Every point of evolutionary theory against which creationist debaters argue come down to the assertion that to not follow religion, especially dispensationalist Evangelical Christianity, is by definition nihilism. Here's where we believers in reality set ourselves apart: we are not nihilists. Whether or not we believe in a supernatural world, we believe that if we must live in the material world, it's our responsibility to live the best we can. This includes being good to each other and take care of the world in which we live. We can always be better; we can always improve ourselves and our society. To reject all this, to reject the world and society in which we humans exist, is the true nihilism, rejecting reality for a dream world that exists only in our fantasies and wishful thinking.

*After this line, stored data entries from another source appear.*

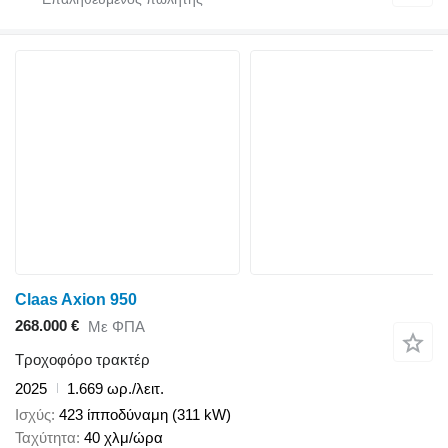
Claas Axion 950
268.000 €
Με ΦΠΑ
Τροχοφόρο τρακτέρ
2025
1.669 ωρ./λειτ.
Ισχύς
423 ίπποδύναμη (311 kW)
Ταχύτητα
40 χλμ/ώρα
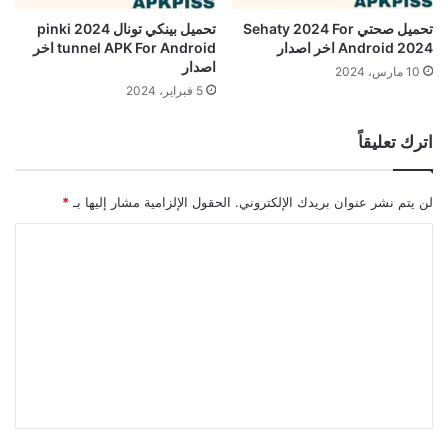
تحميل صحتي Sehaty 2024 For
تحميل بينكي تونال 2024 pinki
Android 2024 اخر اصدار
tunnel APK For Android اخر
اصدار
10 مارس، 2024
5 فبراير، 2024
اترك تعليقاً
لن يتم نشر عنوان بريدك الإلكتروني.
الحقول الإلزامية مشار إليها بـ
*
ا
ل
ت
ع
ل
ي
ق
*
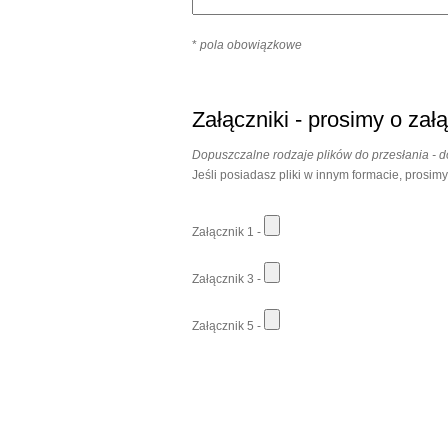
*
pola obowiązkowe
Załączniki - prosimy o zał
Dopuszczalne rodzaje plików do przesłania - doc
Jeśli posiadasz pliki w innym formacie, prosim
Załącznik 1 -
Załącznik 3 -
Załącznik 5 -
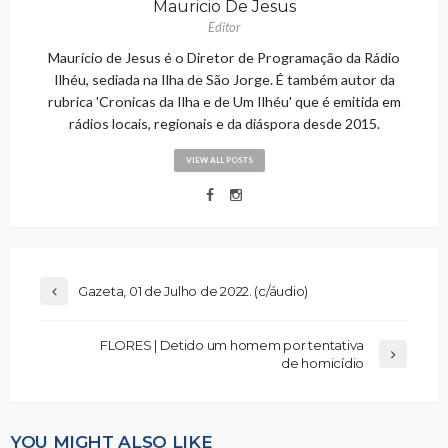
Mauricio De Jesus
Editor
Maurício de Jesus é o Diretor de Programação da Rádio
Ilhéu, sediada na Ilha de São Jorge. É também autor da
rubrica 'Cronicas da Ilha e de Um Ilhéu' que é emitida em
rádios locais, regionais e da diáspora desde 2015.
VIEW ALL POSTS
Gazeta, 01 de Julho de 2022. (c/áudio)
FLORES | Detido um homem por tentativa
de homicídio
YOU MIGHT ALSO LIKE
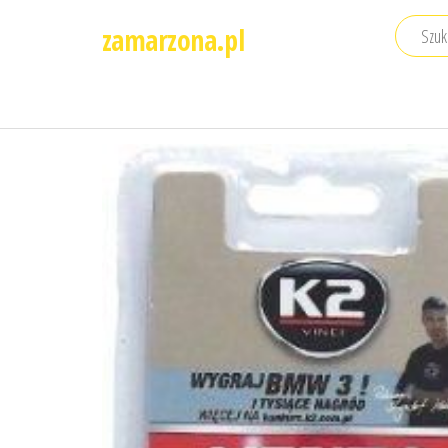
Przejdź
zamarzona.pl
do
treści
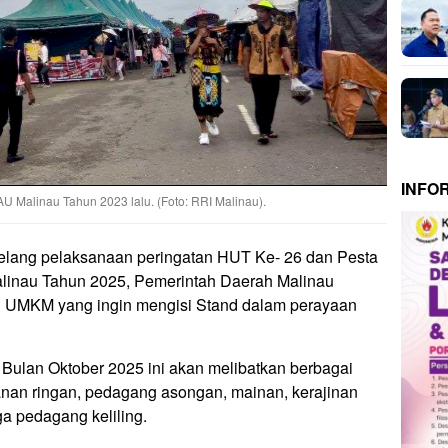
INFO
Malinau Tahun 2023 lalu. (Foto: RRI Malinau).
lang pelaksanaan peringatan HUT Ke- 26 dan Pesta
linau Tahun 2025, Pemerintah Daerah Malinau
u UMKM yang ingin mengisi Stand dalam perayaan
 Bulan Oktober 2025 ini akan melibatkan berbagai
kanan ringan, pedagang asongan, mainan, kerajinan
ga pedagang keliling.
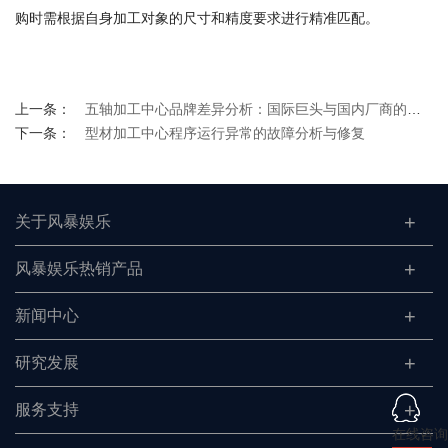
购时需根据自身加工对象的尺寸和精度要求进行精准匹配。
上一条：
五轴加工中心品牌差异分析：国际巨头与国内厂商的价格梯度
下一条：
型材加工中心程序运行异常的故障分析与修复
关于风暴娱乐
风暴娱乐热销产品
新闻中心
研究发展
服务支持
在线咨询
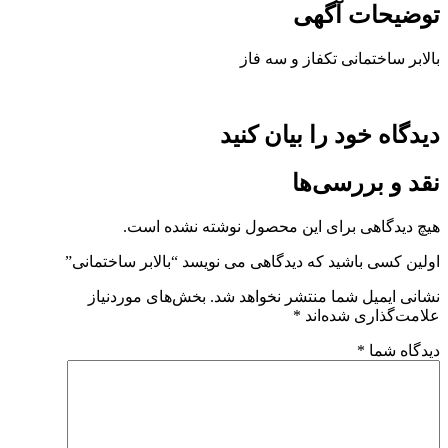
توضیحات آگهی
بالابر ساختمانی تکفاز و سه فاز
دیدگاه خود را بیان کنید
نقد و بررسی‌ها
هیچ دیدگاهی برای این محصول نوشته نشده است.
اولین کسی باشید که دیدگاهی می نویسد “بالابر ساختمانی”
نشانی ایمیل شما منتشر نخواهد شد.
بخش‌های موردنیاز
علامت‌گذاری شده‌اند
*
دیدگاه شما
*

My point is: the reality behind creationism, the urge that drives it, is purely egoistic: it is the fear of death. The urge for salvation is ultimately the selfish desire for an immortal ego, a desire that can drive people to the most immoral extremes. For a non-nihilistic realist like me, it doesn't matter whether or not the soul survives the death of the body; all that matters is that we do our best to make the world a better place to live in, and not just for us humans. Science may be historically burdened with ethical problems, but at least it gives us the means to change ourselves for the better, ethically and otherwise. Evolutionary psychology can give powerful justification for a humanist ethics, especially once it recognizes our modern moral and cultural evolution. For after all, it really does come down to morality. But what kind of morality: the traditional one based obeying the commandments of a jealous god written down in a 2,000-year-old holy book, or one based in the requirements of living in the world with our fellow humans? That is what scientists and secular humanists should really be debating in the evolution/creationism issue, so it's what I'm debating right now.